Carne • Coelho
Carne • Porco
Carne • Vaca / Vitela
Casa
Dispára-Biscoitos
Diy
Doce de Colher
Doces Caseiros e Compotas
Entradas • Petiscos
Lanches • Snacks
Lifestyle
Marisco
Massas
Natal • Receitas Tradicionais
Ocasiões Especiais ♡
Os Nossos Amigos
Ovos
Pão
■ ■ ■ ■ ■ ■ ■
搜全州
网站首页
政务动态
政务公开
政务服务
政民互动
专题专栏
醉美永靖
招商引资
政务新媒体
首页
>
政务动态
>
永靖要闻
■ ■ ■ ■ ■ ■ ■
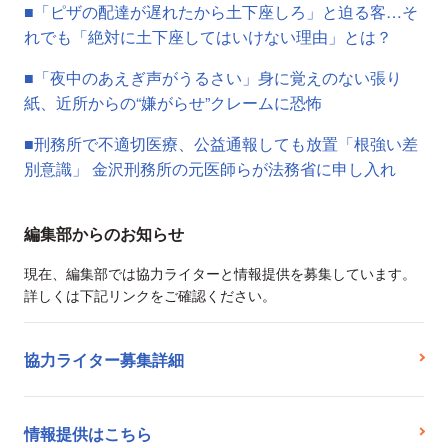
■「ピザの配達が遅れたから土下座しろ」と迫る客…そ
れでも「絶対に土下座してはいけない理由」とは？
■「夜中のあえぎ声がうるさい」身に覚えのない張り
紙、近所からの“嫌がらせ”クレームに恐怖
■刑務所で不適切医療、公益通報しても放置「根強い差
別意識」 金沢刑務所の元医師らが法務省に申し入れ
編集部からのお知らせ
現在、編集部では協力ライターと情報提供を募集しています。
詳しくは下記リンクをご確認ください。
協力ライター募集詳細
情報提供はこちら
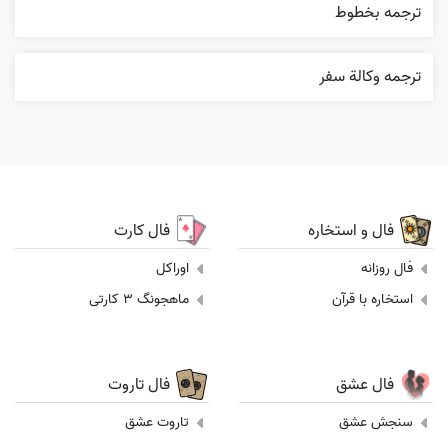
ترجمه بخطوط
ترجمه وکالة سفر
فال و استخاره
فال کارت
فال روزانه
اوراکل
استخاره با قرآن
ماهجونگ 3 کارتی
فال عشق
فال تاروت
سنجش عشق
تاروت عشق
■ ■ ■ ■ ■ ■ ■
### Problem details
Give the count of lines in the listing that hold "Carne", and write nothing beyond it.

### Your response
3